The good news for shareholders is that with these value investments, the dividends have not only been paid continuously, but have also increased significantly over the past five to 10 years. Case in point: Enbridge Inc. (TSX:ENB)(NYSE:ENB). Shares, which traded at a price close to $18 10 years ago (after adjusting for splits), paid a dividend of approximately $0.154 per share, per quarter. The annualized yield worked out to be approximately 3.25% at the time.
Investors who’d purchased and held shares at these levels 10 years ago have done very well. The total capital appreciation over the 10-year period works out to be close to 185%, or, when measured by compounded annual growth rate (CAGR), equates to just shy of 12.5%.

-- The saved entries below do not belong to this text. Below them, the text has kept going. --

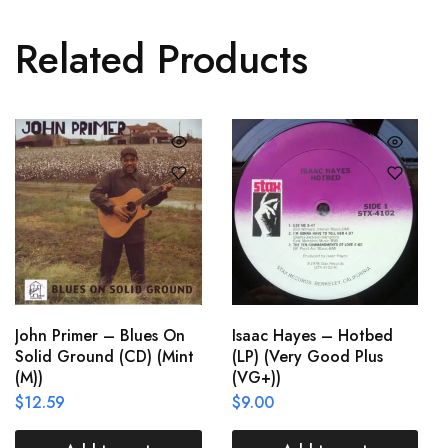
Related Products
John Primer – Blues On
Isaac Hayes – Hotbed
Solid Ground (CD) (Mint
(LP) (Very Good Plus
(M))
(VG+))
$
12.59
$
9.00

For investors who’d purchased shares only five years ago, the results have still been good, but not quite as good as those who’d purchased shares 10 years ago. The share price five years ago was approximately $39 with quarterly dividends being paid in the amount of $0.28 per share. The dividend yield was under 3% at that time. For those who have stayed invested, the capital appreciation has been a respectable 33%, which translates to a CAGR of approximately 7.4%.
At the present time, shares of Enbridge are trading near $52 per share and pay an annual dividend of $0.53 per share on a quarterly basis. While investors still recognize a fantastic company with the opportunity to deliver increasing dividends, it is important for investors to have adequate expectations for future returns.
With a current dividend yield of approximately 4%, the generosity of this payment is significantly higher today than it was in 2007. Pre-2008, investors had the opportunity to receive a much higher return on risk-free investments from the government. A return of 3% meant almost no risk in 2007.
In the current low interest rate environment, a dividend yield of 3% is a return investors will appreciate. How much more will the company be able to increase the dividend in the coming years? Currently, the dividend payout takes up approximately 27% of the cash from operations. In the 2015 fiscal year, the amount was also 27%.
Although the dividend is clearly sustainable, the challenge investors face is receiving an increase in the dividend. With revenues beginning to stabilize, any challenges faced by the company will be amplified. The revenues over the past three years were 37.6 billion (2014), $33.8 billion (2015), and $34.6 billion (2016).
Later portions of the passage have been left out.